I recycle it! If a short story fails in one competition, I try another. If the same piece keeps coming back, I look at it again, see if there are ways I can rewrite and rework it and then try again. I take the same approach with novels and scripts. But I do try to get all work up to as good as I can make them before I even send them out. When I submit work to a competition, if I can get feedback at a reasonable price I do. (Be cautious here, some competitions do charge a lot for this – it doesn’t necessarily mean it’s a scam but the organizers ought to show they have well published authors running the critiques here and it’s clear you’re paying for their time as you should. Never pay more than you’re happy with.
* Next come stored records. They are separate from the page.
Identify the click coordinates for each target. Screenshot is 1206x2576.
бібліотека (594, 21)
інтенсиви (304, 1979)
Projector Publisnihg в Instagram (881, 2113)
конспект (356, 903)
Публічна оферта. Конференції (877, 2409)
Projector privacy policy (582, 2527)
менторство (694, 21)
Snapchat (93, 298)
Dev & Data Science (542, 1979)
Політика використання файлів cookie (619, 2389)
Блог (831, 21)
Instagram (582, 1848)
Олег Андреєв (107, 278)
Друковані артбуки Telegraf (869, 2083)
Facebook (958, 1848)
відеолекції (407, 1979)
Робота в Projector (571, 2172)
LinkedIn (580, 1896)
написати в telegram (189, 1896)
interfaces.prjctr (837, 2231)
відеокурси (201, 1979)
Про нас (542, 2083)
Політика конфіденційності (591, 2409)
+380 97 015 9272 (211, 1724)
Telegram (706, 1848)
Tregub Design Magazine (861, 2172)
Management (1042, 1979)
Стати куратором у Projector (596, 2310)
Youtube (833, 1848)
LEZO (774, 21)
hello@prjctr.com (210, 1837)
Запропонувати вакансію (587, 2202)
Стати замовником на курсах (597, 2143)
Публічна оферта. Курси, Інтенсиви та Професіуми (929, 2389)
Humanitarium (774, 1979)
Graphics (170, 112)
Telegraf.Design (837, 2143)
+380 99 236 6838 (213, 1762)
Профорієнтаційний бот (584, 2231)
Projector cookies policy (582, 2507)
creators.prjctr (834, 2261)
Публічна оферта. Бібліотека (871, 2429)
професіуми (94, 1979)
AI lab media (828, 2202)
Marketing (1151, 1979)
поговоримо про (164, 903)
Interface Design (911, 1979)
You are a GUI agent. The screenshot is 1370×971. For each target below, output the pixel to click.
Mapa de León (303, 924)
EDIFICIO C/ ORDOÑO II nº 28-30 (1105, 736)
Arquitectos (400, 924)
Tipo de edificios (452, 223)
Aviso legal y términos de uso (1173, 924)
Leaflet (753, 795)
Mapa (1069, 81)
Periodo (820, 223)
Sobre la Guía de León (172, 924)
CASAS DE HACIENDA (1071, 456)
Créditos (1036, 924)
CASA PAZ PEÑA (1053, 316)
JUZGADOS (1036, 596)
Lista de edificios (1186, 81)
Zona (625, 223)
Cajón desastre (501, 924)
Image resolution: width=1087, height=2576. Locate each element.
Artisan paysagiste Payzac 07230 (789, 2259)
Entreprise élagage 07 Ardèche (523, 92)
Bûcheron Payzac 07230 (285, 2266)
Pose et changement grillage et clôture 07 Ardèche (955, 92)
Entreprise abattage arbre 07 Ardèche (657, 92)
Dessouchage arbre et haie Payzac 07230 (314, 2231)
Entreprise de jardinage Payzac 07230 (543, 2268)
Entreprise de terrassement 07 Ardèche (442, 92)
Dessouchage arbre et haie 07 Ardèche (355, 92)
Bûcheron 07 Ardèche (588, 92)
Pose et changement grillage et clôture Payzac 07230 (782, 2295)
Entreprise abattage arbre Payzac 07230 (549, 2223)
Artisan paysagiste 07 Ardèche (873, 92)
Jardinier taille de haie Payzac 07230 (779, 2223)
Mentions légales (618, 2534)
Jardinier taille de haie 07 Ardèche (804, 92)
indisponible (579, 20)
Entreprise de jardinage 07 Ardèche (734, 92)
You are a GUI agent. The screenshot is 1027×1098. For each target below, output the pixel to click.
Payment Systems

Also sites like Cafe Lit and Shortbread enable you to submit stories and you usually get some feedback and that’s for free! You pay your money and take your choice here). Alfie Dog's brilliant editor will advise on your work and won't put it on site until any issues raised are addressed but this helps improve your story no end.
When did you decide you were a writer, albeit not a published one?
When I realised I was producing short stories “to order” for various competitions on various subjects and generally was not finding this a problem. As I started to be shortlisted, this tended to confirm to my mind I could call myself a writer now being someone who was at the beginnings of a career. Every article I read tended to confirm I was doing the right things (which was encouraging). As I entered more competitions, I found myself getting better at meeting deadlines, something any professional writer needs to do. So I suppose overall it was a combination of doing the right things and not giving up and seeing publication as the ultimate goal but what I was doing on the way to meeting that goal is what any writer needs to do. Also I’ve always taken my writing seriously (it’s always been a wish of mine to try to earn some money from it) so for me when I’m at my desk I am working and not indulging in a hobby.